##### INPUT

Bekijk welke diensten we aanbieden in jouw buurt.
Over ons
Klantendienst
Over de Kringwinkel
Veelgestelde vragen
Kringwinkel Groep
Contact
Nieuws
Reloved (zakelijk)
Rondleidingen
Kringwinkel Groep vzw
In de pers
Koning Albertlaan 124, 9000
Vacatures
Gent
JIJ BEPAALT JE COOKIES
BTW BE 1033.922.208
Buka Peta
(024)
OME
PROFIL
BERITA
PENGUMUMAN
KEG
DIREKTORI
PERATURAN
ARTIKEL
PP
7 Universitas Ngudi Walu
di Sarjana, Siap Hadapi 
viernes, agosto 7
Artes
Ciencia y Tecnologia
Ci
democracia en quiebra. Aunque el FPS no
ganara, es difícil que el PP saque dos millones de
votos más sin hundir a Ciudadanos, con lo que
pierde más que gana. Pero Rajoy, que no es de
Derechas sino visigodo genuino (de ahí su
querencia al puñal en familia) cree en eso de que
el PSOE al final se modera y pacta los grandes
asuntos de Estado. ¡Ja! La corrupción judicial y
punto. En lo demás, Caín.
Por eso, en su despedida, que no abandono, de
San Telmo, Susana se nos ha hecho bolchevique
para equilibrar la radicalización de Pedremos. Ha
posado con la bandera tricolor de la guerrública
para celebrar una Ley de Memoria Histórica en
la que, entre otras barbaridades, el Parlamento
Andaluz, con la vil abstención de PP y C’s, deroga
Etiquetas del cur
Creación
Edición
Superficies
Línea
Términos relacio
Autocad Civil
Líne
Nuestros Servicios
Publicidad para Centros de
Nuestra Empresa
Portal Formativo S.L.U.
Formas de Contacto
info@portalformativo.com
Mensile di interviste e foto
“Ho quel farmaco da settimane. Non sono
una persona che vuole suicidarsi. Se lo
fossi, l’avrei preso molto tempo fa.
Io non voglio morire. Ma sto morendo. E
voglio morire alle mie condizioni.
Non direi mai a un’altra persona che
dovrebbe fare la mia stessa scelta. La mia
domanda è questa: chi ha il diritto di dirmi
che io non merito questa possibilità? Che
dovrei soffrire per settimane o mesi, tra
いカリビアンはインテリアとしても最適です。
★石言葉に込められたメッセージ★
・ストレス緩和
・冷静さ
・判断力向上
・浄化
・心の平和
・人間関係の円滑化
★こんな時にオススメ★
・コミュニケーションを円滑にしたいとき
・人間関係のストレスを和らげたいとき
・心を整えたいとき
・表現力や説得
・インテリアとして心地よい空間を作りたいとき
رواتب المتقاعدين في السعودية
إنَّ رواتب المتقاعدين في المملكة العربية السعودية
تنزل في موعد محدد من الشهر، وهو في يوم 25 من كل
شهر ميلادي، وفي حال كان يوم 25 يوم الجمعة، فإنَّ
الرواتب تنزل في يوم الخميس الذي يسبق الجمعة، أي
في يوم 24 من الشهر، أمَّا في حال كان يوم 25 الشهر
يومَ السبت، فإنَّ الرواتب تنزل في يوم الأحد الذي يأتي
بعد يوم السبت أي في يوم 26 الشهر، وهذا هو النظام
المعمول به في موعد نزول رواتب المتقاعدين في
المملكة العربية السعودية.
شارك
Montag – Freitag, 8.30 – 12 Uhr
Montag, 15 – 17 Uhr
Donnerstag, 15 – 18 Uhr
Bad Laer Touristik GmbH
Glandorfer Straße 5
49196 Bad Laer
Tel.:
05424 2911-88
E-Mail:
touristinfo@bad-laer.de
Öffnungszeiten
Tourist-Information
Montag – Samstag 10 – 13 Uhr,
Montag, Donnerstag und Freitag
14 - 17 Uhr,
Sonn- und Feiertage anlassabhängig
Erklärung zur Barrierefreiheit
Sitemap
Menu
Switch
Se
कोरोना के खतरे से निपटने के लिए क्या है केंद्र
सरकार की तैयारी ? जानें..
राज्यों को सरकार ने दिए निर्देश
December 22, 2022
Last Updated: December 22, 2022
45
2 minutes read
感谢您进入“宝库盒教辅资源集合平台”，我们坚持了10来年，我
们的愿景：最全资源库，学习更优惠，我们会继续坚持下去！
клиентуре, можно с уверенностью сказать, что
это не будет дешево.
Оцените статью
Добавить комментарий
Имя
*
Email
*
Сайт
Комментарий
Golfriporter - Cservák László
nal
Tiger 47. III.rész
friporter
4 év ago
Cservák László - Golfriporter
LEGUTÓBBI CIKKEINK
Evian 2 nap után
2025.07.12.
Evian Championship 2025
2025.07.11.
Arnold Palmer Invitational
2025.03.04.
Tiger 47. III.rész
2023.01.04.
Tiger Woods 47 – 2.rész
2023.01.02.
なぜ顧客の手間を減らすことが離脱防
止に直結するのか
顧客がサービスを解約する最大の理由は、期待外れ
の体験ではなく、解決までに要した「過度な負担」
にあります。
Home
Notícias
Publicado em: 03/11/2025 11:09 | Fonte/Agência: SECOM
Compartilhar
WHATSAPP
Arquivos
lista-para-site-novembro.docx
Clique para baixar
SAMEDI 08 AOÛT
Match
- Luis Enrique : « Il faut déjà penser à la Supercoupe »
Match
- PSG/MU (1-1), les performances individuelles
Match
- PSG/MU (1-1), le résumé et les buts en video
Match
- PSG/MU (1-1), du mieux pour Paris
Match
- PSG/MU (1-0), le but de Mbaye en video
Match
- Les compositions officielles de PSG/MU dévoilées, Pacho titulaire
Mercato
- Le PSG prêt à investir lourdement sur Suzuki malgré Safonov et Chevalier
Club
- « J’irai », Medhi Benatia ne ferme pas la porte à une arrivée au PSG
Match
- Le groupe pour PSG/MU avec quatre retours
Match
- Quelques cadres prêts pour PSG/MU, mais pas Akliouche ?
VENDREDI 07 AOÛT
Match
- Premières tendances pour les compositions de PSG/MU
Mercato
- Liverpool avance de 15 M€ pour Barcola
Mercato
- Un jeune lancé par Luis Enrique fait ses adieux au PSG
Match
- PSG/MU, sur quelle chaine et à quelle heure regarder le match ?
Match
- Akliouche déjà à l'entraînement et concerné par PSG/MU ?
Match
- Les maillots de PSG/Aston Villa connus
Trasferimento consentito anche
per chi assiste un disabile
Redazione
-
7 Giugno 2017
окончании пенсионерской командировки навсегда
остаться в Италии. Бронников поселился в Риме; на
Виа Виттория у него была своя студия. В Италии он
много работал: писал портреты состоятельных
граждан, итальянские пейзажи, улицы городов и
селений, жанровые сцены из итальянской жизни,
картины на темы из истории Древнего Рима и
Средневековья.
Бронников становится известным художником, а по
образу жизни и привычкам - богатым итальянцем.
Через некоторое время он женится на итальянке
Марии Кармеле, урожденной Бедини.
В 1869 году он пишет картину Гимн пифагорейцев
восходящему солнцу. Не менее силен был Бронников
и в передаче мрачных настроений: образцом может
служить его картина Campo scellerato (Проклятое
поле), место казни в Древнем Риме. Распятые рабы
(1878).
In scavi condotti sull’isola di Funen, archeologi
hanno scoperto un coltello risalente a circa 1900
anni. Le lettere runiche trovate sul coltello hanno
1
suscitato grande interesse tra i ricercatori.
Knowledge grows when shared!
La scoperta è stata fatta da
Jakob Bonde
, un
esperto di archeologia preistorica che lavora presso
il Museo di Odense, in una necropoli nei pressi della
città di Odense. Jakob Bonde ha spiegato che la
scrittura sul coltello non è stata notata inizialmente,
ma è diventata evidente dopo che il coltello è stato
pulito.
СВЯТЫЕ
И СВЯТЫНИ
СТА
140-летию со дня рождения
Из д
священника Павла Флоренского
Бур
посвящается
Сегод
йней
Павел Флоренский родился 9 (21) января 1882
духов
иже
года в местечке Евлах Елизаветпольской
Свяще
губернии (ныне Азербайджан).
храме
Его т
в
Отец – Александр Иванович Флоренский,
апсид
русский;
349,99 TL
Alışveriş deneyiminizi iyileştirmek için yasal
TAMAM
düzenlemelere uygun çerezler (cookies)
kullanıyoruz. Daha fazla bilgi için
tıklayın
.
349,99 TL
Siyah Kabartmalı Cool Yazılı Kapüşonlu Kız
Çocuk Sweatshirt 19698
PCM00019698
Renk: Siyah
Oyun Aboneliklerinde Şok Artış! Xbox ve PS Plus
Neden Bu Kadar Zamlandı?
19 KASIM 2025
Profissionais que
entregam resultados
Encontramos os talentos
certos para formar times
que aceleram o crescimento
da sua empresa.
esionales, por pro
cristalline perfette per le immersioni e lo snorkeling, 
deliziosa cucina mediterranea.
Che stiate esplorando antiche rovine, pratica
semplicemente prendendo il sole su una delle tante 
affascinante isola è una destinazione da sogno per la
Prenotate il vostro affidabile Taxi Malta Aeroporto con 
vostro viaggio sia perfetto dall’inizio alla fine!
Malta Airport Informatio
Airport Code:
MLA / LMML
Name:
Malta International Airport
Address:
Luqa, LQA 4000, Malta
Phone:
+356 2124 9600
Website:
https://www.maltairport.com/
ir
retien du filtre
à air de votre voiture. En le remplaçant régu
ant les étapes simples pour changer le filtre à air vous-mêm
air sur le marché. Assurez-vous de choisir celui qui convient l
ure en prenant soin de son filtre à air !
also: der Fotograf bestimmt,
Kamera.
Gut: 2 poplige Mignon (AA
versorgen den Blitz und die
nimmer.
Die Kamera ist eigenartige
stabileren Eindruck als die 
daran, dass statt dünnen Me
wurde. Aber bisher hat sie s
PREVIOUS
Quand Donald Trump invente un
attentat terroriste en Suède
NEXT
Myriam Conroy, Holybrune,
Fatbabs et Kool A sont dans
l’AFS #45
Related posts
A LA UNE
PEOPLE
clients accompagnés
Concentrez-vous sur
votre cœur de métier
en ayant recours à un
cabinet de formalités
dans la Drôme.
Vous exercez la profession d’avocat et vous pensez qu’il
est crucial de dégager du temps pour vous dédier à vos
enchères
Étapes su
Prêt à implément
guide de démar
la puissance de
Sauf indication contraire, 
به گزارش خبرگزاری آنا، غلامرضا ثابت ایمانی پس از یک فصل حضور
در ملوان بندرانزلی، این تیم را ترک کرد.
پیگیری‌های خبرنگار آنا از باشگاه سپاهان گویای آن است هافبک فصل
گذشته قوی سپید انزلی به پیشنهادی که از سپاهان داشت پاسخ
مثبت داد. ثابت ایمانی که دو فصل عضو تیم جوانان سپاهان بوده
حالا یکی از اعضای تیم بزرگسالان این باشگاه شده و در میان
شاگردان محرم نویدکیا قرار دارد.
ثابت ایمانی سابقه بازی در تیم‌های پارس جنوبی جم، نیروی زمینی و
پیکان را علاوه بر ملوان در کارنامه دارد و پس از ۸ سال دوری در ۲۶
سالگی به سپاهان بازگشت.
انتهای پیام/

##########

◆ AIM OF THE TASK
Up to and including the line with "San Telmo, Susana se nos ha hecho bolchevique", repeat the entries exactly, beginning at their first line.

◆ SOLUTION FOR THIS PROBLEM
Bekijk welke diensten we aanbieden in jouw buurt.
Over ons
Klantendienst
Over de Kringwinkel
Veelgestelde vragen
Kringwinkel Groep
Contact
Nieuws
Reloved (zakelijk)
Rondleidingen
Kringwinkel Groep vzw
In de pers
Koning Albertlaan 124, 9000
Vacatures
Gent
JIJ BEPAALT JE COOKIES
BTW BE 1033.922.208
Buka Peta
(024)
OME
PROFIL
BERITA
PENGUMUMAN
KEG
DIREKTORI
PERATURAN
ARTIKEL
PP
7 Universitas Ngudi Walu
di Sarjana, Siap Hadapi 
viernes, agosto 7
Artes
Ciencia y Tecnologia
Ci
democracia en quiebra. Aunque el FPS no
ganara, es difícil que el PP saque dos millones de
votos más sin hundir a Ciudadanos, con lo que
pierde más que gana. Pero Rajoy, que no es de
Derechas sino visigodo genuino (de ahí su
querencia al puñal en familia) cree en eso de que
el PSOE al final se modera y pacta los grandes
asuntos de Estado. ¡Ja! La corrupción judicial y
punto. En lo demás, Caín.
Por eso, en su despedida, que no abandono, de
San Telmo, Susana se nos ha hecho bolchevique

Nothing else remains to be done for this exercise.